Wenn die Stasi unter die Dichter geht

Vor vier Jahrzehnten gründete die gefürchtete Geheimpolizei der DDR für ihre Mitarbeiter einen Lyrik-Workshop. Ein neues Buch wirft ein Licht auf dieses gleichermaßen groteske wie abgründige Unterfangen.

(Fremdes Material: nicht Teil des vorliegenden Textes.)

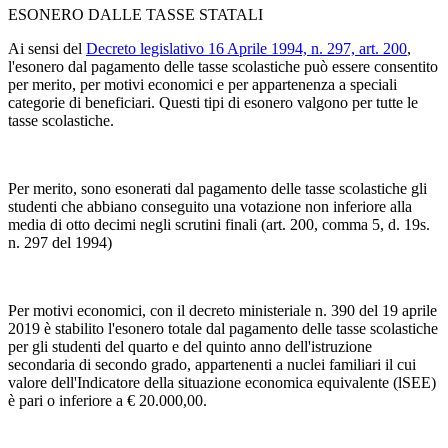
ESONERO DALLE TASSE STATALI
Ai sensi del
Decreto legislativo 16 Aprile 1994, n. 297, art. 200
,
l'esonero dal pagamento delle tasse scolastiche può essere consentito
per merito, per motivi economici e per appartenenza a speciali
categorie di beneficiari. Questi tipi di esonero valgono per tutte le
tasse scolastiche.
Per merito, sono esonerati dal pagamento delle tasse scolastiche gli
studenti che abbiano conseguito una votazione non inferiore alla
media di otto decimi
negli scrutini finali
(art. 200, comma 5, d. 19s.
n. 297 del 1994)
Per motivi economici, con il decreto ministeriale n. 390 del 19 aprile
2019 è stabilito l'esonero totale dal pagamento delle tasse scolastiche
per gli studenti del quarto e del quinto anno dell'istruzione
secondaria di secondo grado, appartenenti a nuclei familiari il cui
valore dell'Indicatore della situazione economica equivalente (lSEE)
è pari o inferiore a € 20.000,00.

An einem Oktobertag des Jahres 1982 wandte sich ein hagerer Mann mit Existenzialistenbrille und spitzer Nase in einem Konferenzsaal der Berliner Kaserne des Stasi-Wachregiments Feliks Dzierzynski an 15 Männer, manche in Uniform, einige in Zivil, und sprach diese Worte: „Liebe Mitstreiter! Heute werden wir etwas über das Sonnett lernen.“

Mit dieser bizarren Szene beginnt „The Stasi Poetry Circle“, das kürzlich erschienene Buch des Berliner „Guardian“-Korrespondenten Philip Oltermann, in welchem eine bemerkenswerte und bisher wenig beachtete Episode der DDR-Geschichte beschrieben wird. Ende der 1970er-Jahre begann das Ministerium für Staatssicherheit, besser als Stasi bekannt, ein Lyrikprogramm für ausgewählte Kadermitglieder. Die großteils sehr jungen Grenzbeamten, Wachsoldaten und sonstigen Funktionsträger wurden dabei in allen Formen der Lyrik unterrichtet, von einem der prominentesten Staatskünstler der DDR: dem Dichter Uwe Berger. In Bänden mit klingenden Namen wie „Wir über uns“ veröffentlichte diese „Kreisarbeitsgemeinschaft dichtender Tschekisten“ ihre poetischen Ergüsse.